▶ Problem to solve: Report all lines below with the word "Agricoltura".

[Page-level text extractions]
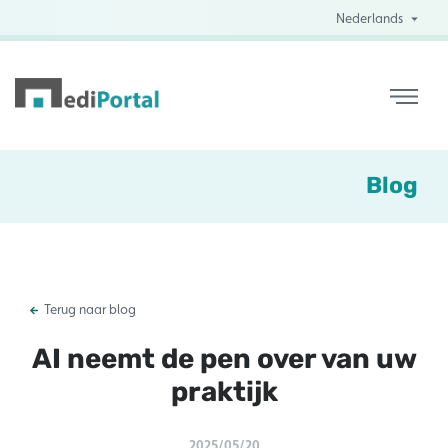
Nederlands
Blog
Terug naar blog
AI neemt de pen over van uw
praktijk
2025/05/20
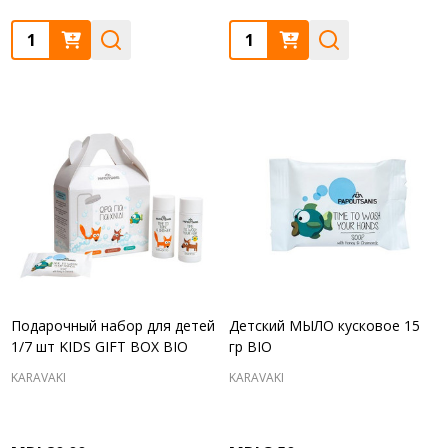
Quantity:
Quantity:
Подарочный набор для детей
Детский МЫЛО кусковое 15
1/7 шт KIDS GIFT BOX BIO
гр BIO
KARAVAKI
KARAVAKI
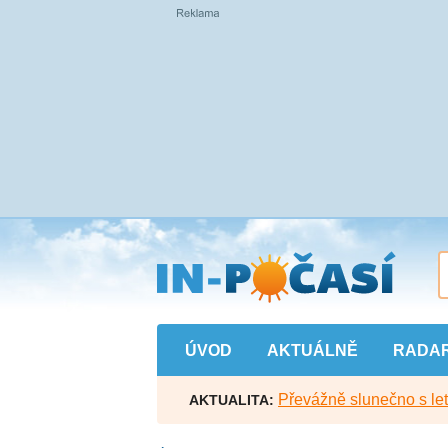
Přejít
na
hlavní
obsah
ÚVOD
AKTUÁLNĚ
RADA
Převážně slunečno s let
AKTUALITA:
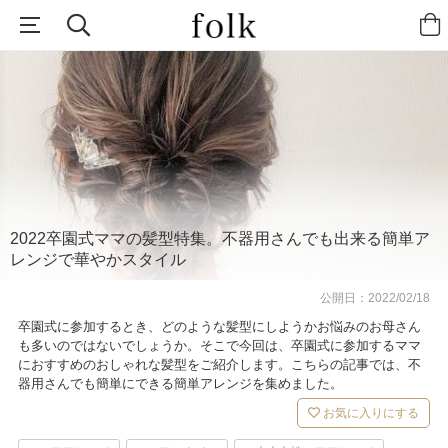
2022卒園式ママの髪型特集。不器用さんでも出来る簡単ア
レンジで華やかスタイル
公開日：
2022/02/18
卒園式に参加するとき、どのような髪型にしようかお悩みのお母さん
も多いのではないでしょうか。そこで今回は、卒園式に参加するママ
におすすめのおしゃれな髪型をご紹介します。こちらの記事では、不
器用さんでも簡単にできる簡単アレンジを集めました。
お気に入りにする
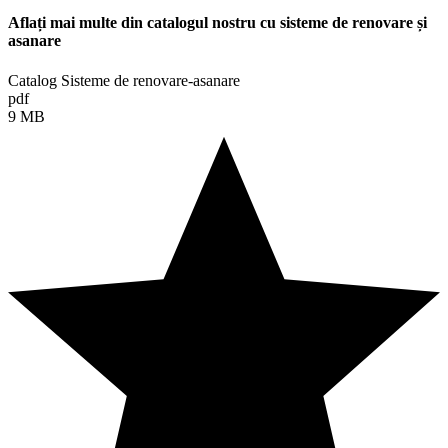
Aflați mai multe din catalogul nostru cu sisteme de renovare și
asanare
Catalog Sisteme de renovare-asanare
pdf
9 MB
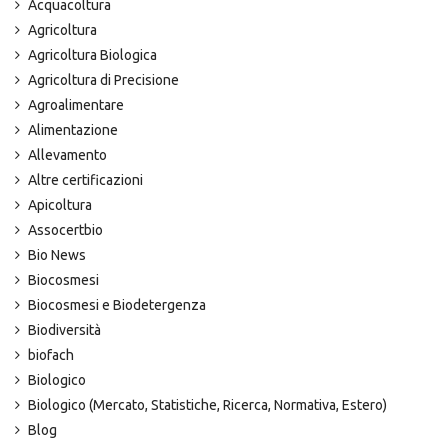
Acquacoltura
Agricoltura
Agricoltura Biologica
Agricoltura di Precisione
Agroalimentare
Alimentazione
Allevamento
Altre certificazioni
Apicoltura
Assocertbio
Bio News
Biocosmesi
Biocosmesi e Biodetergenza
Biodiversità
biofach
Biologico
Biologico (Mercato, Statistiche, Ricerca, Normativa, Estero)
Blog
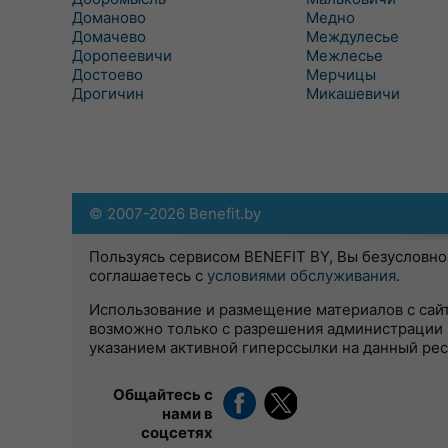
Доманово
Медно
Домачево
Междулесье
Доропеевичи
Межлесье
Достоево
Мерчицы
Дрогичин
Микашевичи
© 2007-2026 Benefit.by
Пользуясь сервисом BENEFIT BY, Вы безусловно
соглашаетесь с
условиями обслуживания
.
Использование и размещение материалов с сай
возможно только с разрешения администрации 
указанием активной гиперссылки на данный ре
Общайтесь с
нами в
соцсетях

▶ Your response:
Agricoltura
Agricoltura Biologica
Agricoltura di Precisione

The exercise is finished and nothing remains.